Hearts and minds make a country not the economy and material prosperity. For the Virgin Islands to return to some peace, tranquility, and sanity, people will have to understand how far we have fallen from where we once were.
Young men especially will have to understand their reckless behaviors are in no one’s best interest especially their own. They simply end up on the scrap heap of society, prison, or the grave, as they proceed on a downward path to destruction.
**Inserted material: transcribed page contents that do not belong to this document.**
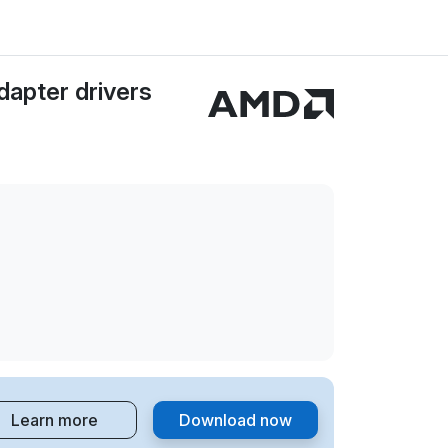
apter drivers
Learn more
Download now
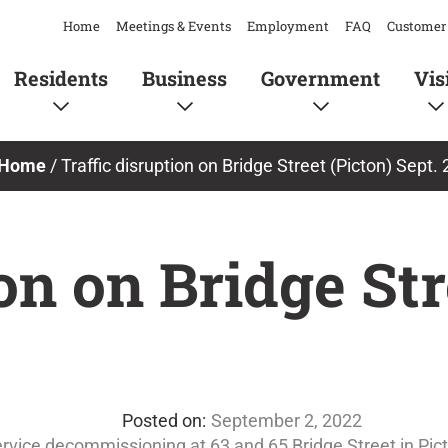
Home
Meetings & Events
Employment
FAQ
Customer 
Residents
Business
Government
Vis
Home
/
Traffic disruption on Bridge Street (Picton) Sept. 
on on Bridge Str
September 2, 2022
rvice decommissioning at 63 and 65 Bridge Street in Pic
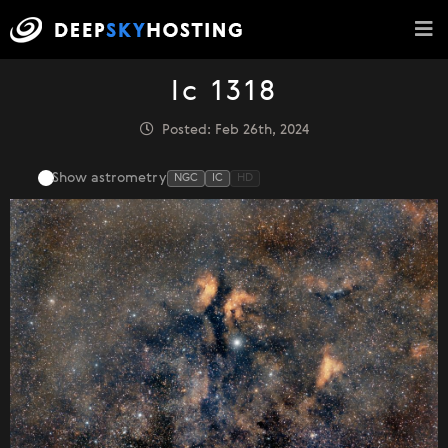
Ic 1318
Posted: Feb 26th, 2024
Show astrometry
NGC
IC
HD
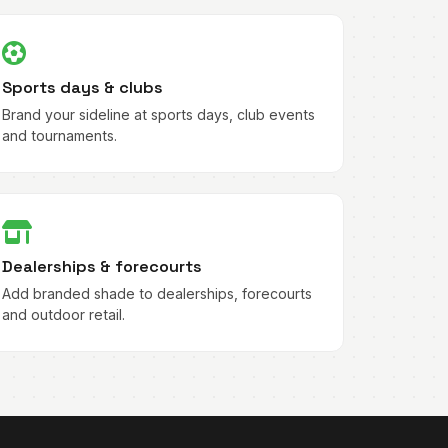
Sports days & clubs
Brand your sideline at sports days, club events
and tournaments.
Dealerships & forecourts
Add branded shade to dealerships, forecourts
and outdoor retail.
The solution to overcoming the present predicament begins and ends in adopting honesty and kindness as a way of life, and not aping alien cultures where the pursuit of money is the beginning and ending of everything.
This Old Boy has observed aliens who are under the mistaken belief that the woes of the native population is none of their business. In that, they are hugely mistaken. The day this island erupts, in whatever way it does, all will suffer. The world is a cycle, and until we die, we are all part of its motion.
Dickson Igwe is an education official in the Virgin Islands. He is also a national sea safety instructor. He writes a national column across media and has authored a story book on the Caribbean: 'The Adventures of a West Indian Villager'. Dickson is focused on economics articles, and he believes economics holds the answer to the full economic and social development of the Caribbean. He is of both West African and Caribbean heritage. Dickson is married with one son.